Microsoft itself has stated:

“By offering a BAA, Microsoft helps support your HIPAA compliance, but using Microsoft services does not on its own achieve it. Your organization is responsible for ensuring that you have an adequate compliance program and internal processes in place and that your particular use of Microsoft services aligns with HIPAA and the HITECH Act.” – Microsoft Corporation

Customers who have an online service agreement with Microsoft do not need to sign up or take any action to sign a HIPAA BAA since the BAA is already offered to all relevant customers in the Online Services Terms.

How Can Lepide Help with HIPAA Compliance for Microsoft Office 365?

Even though Microsoft provides security features and breach notifications to HIPAA-covered entities, they have made it very clear that it is the responsibility of the customer to protect their ePHI. There are third-party solutions, such as the Lepide Data Security Platform, which provide additional features that can help you streamline your HIPAA compliance efforts. These features include;

Data Discovery & Classification

Lepide can help you locate and classify your ePHI across your Microsoft Office 365 environment, as well as other cloud and on-premise environments. Using the built-in pre-defined classification taxonomies, you can classify your ePHI in accordance with the HIPAA guidelines.

Assigning Access Permissions

While Microsoft Office 365 enables you to set up access controls to protect your ePHI, the Lepide Data Security Platform will give you more visibility into how your data is accessed and used, thus making it easier to assign access controls in a more informed manner.

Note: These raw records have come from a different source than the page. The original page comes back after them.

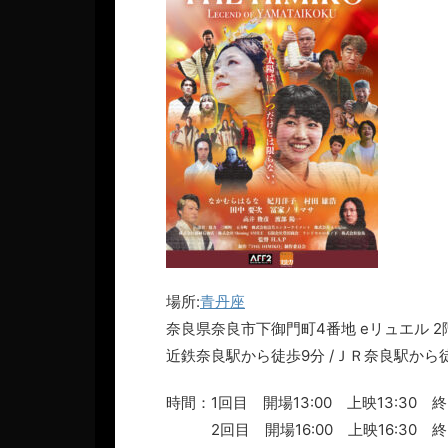
場所:
青丹座
奈良県奈良市下御門町4番地 eリュエル 2
近鉄奈良駅から徒歩9分 /ＪＲ奈良駅から徒
時間：1回目 開場13:00 上映13:30 終了
2回目 開場16:00 上映16:30 終了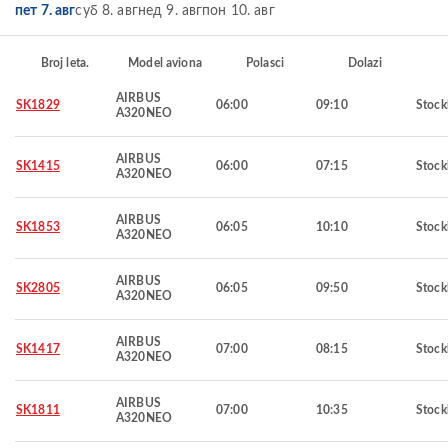
пет 7. авг
суб 8. авг
нед 9. авг
пон 10. авг
Broj leta.
Model aviona
Polasci
Dolazi
AIRBUS
SK1829
06:00
09:10
Stoc
A320NEO
AIRBUS
SK1415
06:00
07:15
Stoc
A320NEO
AIRBUS
SK1853
06:05
10:10
Stoc
A320NEO
AIRBUS
SK2805
06:05
09:50
Stoc
A320NEO
AIRBUS
SK1417
07:00
08:15
Stoc
A320NEO
AIRBUS
SK1811
07:00
10:35
Stoc
A320NEO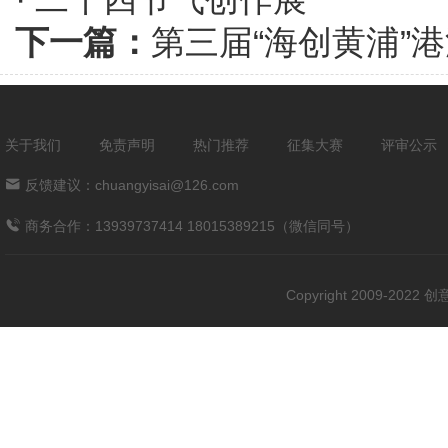
下一篇：
第三届“海创黄浦”
关于我们
免责声明
热门推荐
征集大赛
评审公示
反馈建议：chuangyisai@126.com
商务合作：13939737414 18015389215（微信同号）
Copyright 2009-202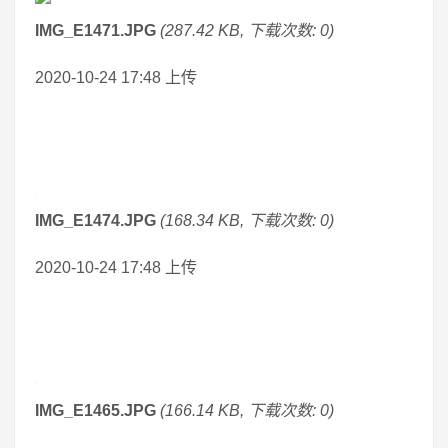
IMG_E1471.JPG
(287.42 KB, 下载次数: 0)
2020-10-24 17:48 上传
IMG_E1474.JPG
(168.34 KB, 下载次数: 0)
2020-10-24 17:48 上传
IMG_E1465.JPG
(166.14 KB, 下载次数: 0)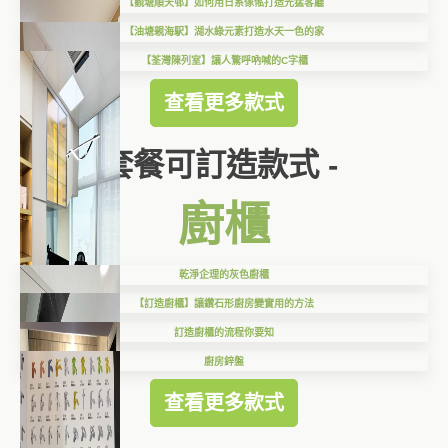
【觀塘順天邨】如何用日系傢俬打造光猛客廳
【油塘親海駅】湖水綠元素打造水天一色的家
【荃灣陳列室】讓人驚呼吶喊的C字櫃
查看更多款式
套餐可訂造款式 -
廚櫃
乾淨企理的灰色廚櫃
【訂造廚櫃】讓鑽石形廚房變實用的方法
訂造廚櫃的流程你要知
廚房鋅盤
查看更多款式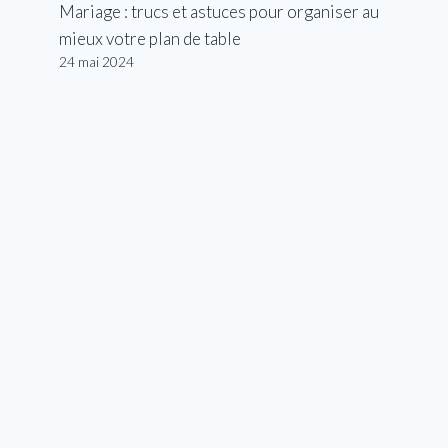
Mariage : trucs et astuces pour organiser au
mieux votre plan de table
24 mai 2024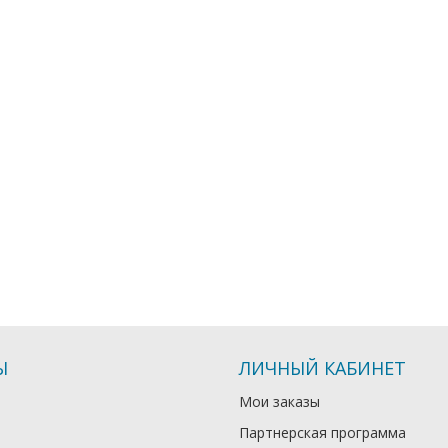
Ы
ЛИЧНЫЙ КАБИНЕТ
Мои заказы
Партнерская программа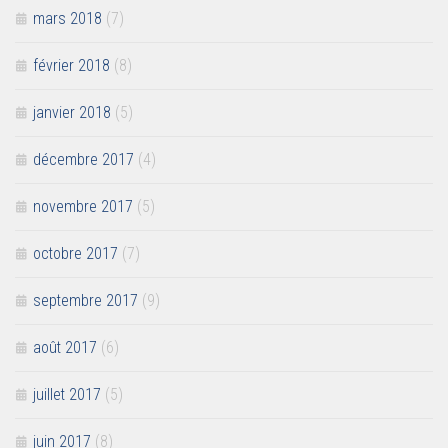
mars 2018
(7)
février 2018
(8)
janvier 2018
(5)
décembre 2017
(4)
novembre 2017
(5)
octobre 2017
(7)
septembre 2017
(9)
août 2017
(6)
juillet 2017
(5)
juin 2017
(8)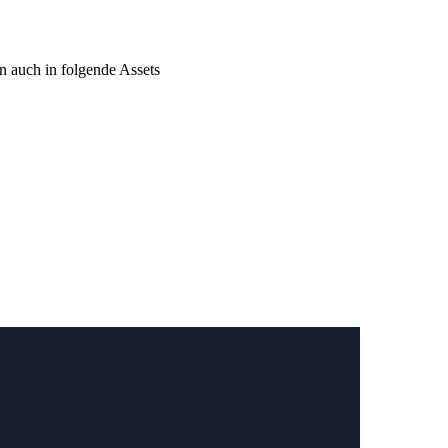
 auch in folgende Assets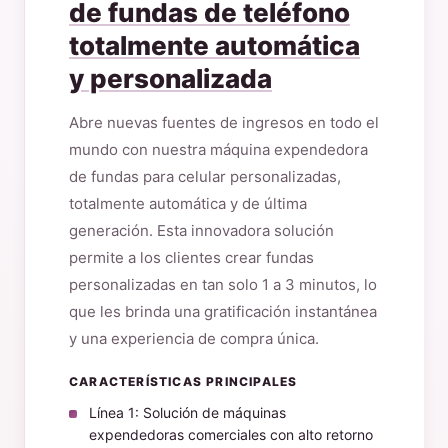
de fundas de teléfono
totalmente automática
y personalizada
Abre nuevas fuentes de ingresos en todo el
mundo con nuestra máquina expendedora
de fundas para celular personalizadas,
totalmente automática y de última
generación. Esta innovadora solución
permite a los clientes crear fundas
personalizadas en tan solo 1 a 3 minutos, lo
que les brinda una gratificación instantánea
y una experiencia de compra única.
CARACTERÍSTICAS PRINCIPALES
Línea 1: Solución de máquinas
expendedoras comerciales con alto retorno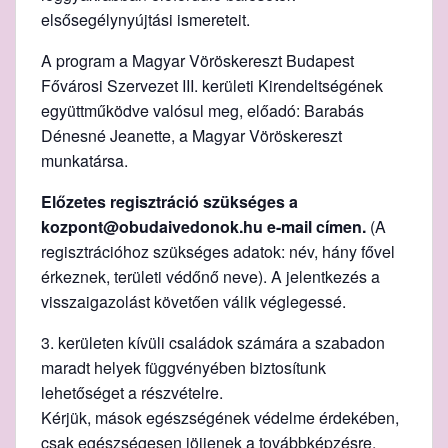
elsősegélynyújtási ismereteit.
A program a Magyar Vöröskereszt Budapest
Fővárosi Szervezet III. kerületi Kirendeltségének
együttműködve valósul meg, előadó: Barabás
Dénesné Jeanette, a Magyar Vöröskereszt
munkatársa.
Előzetes regisztráció szükséges a
kozpont@obudaivedonok.hu e-mail címen.
(A
regisztrációhoz szükséges adatok: név, hány fővel
érkeznek, területi védőnő neve). A jelentkezés a
visszaigazolást követően válik véglegessé.
3. kerületen kívüli családok számára a szabadon
maradt helyek függvényében biztosítunk
lehetőséget a részvételre.
Kérjük, mások egészségének védelme érdekében,
csak egészségesen jöjjenek a továbbképzésre.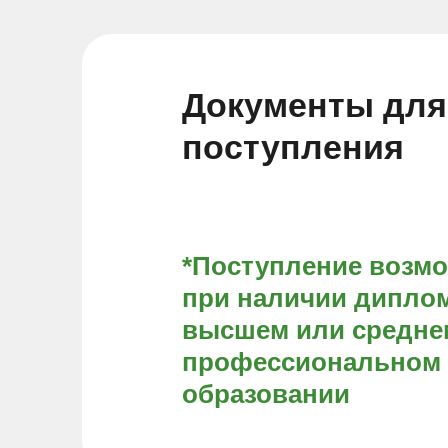
Документы для
поступления
*Поступление возм
при наличии диплом
высшем или средне
профессиональном
образовании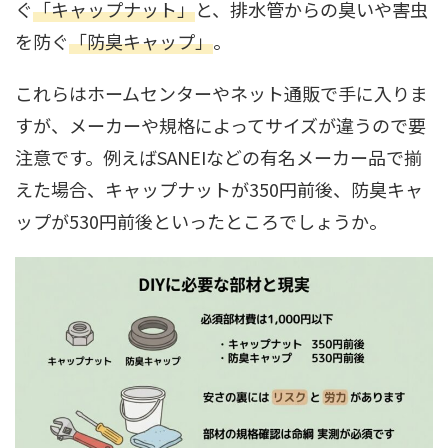
ぐ
「キャップナット」
と、排水管からの臭いや害虫
を防ぐ
「防臭キャップ」
。
これらはホームセンターやネット通販で手に入りま
すが、メーカーや規格によってサイズが違うので要
注意です。例えばSANEIなどの有名メーカー品で揃
えた場合、キャップナットが350円前後、防臭キャ
ップが530円前後といったところでしょうか。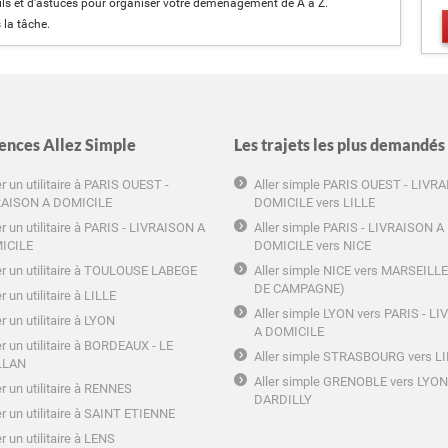
s et d'astuces pour organiser votre déménagement de A à Z.
 la tâche.
ences Allez Simple
Les trajets les plus demandés
r un utilitaire à PARIS OUEST -
Aller simple PARIS OUEST - LIVR
RAISON A DOMICILE
DOMICILE vers LILLE
r un utilitaire à PARIS - LIVRAISON A
Aller simple PARIS - LIVRAISON A
ICILE
DOMICILE vers NICE
r un utilitaire à TOULOUSE LABEGE
Aller simple NICE vers MARSEILL
DE CAMPAGNE)
r un utilitaire à LILLE
Aller simple LYON vers PARIS - L
r un utilitaire à LYON
A DOMICILE
r un utilitaire à BORDEAUX - LE
Aller simple STRASBOURG vers L
LLAN
Aller simple GRENOBLE vers LYON
r un utilitaire à RENNES
DARDILLY
r un utilitaire à SAINT ETIENNE
r un utilitaire à LENS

Detecting and Responding to Changes to ePHI

Lepide uses machine learning models to establish a baseline that represents the usage patterns that are typical for each and every user. When user behavior deviates too far from this baseline, an alert is sent to the administrator who can review the changes and take action accordingly. In some cases, an automated response can be initiated. For example, if a large number of files are copied or encrypted within a given time frame, a custom script can disable a user account, stop a specific process, change the security settings, and do any other actions that will minimize the damage caused by an attack. With Lepide, all important changes to your ePHI can be reviewed via a centralized console, and pre-defined HIPAA compliance reports can be generated at the click of a button.